* Exercise description: Exactly as they appear below, repeat the lines from the one with "Got some skeptic news items?" through the one with "roofing. Here, we", and no others.
[Source information — start]
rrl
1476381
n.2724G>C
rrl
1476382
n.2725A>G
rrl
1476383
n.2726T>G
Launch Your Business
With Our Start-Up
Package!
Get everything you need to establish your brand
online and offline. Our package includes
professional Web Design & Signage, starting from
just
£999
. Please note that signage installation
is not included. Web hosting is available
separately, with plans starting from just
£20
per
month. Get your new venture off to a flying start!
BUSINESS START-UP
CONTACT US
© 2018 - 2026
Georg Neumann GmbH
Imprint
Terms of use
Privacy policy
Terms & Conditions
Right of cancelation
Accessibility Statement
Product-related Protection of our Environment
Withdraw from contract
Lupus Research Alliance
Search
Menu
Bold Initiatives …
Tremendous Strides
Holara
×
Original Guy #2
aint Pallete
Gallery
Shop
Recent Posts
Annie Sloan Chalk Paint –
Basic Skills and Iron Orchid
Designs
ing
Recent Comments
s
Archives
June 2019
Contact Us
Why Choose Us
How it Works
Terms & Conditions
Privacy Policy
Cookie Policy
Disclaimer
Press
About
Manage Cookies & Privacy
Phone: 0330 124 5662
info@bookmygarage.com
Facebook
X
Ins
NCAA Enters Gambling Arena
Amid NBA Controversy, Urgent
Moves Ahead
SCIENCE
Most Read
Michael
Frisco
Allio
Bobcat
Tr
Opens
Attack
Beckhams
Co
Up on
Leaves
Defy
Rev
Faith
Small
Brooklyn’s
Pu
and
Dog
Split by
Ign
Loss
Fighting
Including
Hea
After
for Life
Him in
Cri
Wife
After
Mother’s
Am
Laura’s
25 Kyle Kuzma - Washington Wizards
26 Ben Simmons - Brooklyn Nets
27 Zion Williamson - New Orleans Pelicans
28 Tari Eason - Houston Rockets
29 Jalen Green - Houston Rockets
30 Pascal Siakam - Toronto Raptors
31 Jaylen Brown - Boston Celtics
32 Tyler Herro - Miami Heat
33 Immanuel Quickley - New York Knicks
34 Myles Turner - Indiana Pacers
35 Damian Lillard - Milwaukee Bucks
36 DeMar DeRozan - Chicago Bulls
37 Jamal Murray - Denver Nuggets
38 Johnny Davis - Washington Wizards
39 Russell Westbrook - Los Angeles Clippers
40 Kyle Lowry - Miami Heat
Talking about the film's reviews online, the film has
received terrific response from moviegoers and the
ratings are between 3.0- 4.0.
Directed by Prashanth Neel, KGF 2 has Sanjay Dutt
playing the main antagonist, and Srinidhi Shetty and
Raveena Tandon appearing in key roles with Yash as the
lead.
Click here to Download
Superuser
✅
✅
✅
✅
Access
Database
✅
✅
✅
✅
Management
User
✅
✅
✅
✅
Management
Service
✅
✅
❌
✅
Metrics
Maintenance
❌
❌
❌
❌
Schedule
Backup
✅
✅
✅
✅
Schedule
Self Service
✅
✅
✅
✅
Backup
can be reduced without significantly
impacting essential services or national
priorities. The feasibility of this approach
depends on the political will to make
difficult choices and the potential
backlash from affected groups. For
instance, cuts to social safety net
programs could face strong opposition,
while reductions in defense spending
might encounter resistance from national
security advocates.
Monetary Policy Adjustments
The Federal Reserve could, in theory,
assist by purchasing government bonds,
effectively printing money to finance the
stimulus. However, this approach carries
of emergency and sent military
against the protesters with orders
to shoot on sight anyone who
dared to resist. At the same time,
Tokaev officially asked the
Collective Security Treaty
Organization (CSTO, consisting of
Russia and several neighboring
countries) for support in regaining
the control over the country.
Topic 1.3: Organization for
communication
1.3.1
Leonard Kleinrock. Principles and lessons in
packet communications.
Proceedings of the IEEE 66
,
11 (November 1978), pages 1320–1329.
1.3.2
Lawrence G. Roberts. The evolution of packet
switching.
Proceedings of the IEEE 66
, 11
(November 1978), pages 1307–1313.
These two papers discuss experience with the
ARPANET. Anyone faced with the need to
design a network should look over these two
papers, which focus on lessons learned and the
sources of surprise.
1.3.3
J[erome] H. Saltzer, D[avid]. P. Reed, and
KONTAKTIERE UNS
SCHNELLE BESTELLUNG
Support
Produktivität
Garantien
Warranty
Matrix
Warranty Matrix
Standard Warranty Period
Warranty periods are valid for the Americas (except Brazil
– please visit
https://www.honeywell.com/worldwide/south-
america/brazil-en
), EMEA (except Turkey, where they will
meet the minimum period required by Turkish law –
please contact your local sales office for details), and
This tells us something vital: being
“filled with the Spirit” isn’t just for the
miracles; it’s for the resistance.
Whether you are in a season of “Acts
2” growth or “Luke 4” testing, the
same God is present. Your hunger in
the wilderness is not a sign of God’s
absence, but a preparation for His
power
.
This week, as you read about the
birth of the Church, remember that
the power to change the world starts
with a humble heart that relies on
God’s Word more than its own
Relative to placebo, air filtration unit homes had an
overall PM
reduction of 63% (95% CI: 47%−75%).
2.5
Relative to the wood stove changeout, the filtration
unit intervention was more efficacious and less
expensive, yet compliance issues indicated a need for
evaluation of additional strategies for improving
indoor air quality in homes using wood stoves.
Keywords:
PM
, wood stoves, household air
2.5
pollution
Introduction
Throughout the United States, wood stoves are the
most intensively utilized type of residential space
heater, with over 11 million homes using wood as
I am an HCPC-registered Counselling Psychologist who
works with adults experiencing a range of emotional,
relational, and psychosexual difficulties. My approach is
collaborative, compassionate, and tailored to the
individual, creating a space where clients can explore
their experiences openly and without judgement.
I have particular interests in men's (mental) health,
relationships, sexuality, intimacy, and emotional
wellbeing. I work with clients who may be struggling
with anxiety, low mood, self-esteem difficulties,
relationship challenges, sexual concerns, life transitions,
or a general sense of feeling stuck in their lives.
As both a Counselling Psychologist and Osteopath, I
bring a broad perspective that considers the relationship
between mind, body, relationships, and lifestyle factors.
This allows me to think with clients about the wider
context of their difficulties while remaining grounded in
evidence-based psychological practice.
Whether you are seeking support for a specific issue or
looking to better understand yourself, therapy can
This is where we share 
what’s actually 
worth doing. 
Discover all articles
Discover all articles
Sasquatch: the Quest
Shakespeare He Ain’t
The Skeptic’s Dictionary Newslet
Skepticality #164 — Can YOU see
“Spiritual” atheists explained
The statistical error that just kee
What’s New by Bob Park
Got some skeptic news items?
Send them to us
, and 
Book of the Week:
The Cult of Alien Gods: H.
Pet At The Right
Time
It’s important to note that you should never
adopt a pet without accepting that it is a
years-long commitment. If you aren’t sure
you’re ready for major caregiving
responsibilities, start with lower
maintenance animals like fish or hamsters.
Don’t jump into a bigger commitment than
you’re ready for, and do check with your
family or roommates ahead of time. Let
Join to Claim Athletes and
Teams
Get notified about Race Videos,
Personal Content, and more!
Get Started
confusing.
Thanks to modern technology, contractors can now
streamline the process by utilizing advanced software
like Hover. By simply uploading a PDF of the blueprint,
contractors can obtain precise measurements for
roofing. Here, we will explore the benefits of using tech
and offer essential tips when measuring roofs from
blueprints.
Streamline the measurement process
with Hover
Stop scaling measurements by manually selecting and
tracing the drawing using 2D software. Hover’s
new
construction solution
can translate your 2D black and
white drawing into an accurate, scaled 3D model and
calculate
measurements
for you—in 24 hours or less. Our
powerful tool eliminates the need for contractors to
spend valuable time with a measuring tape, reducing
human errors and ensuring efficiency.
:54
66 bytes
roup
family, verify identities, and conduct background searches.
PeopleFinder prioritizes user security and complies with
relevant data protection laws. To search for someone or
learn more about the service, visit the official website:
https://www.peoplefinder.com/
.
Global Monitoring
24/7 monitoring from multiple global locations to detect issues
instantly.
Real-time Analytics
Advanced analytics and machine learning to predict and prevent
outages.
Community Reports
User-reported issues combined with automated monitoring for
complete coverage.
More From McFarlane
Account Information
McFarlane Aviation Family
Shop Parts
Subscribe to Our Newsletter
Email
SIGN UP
[Source information — finish]
* Output of the task:
Got some skeptic news items?
Send them to us
, and 
Book of the Week:
The Cult of Alien Gods: H.
Pet At The Right
Time
It’s important to note that you should never
adopt a pet without accepting that it is a
years-long commitment. If you aren’t sure
you’re ready for major caregiving
responsibilities, start with lower
maintenance animals like fish or hamsters.
Don’t jump into a bigger commitment than
you’re ready for, and do check with your
family or roommates ahead of time. Let
Join to Claim Athletes and
Teams
Get notified about Race Videos,
Personal Content, and more!
Get Started
confusing.
Thanks to modern technology, contractors can now
streamline the process by utilizing advanced software
like Hover. By simply uploading a PDF of the blueprint,
contractors can obtain precise measurements for
roofing. Here, we will explore the benefits of using tech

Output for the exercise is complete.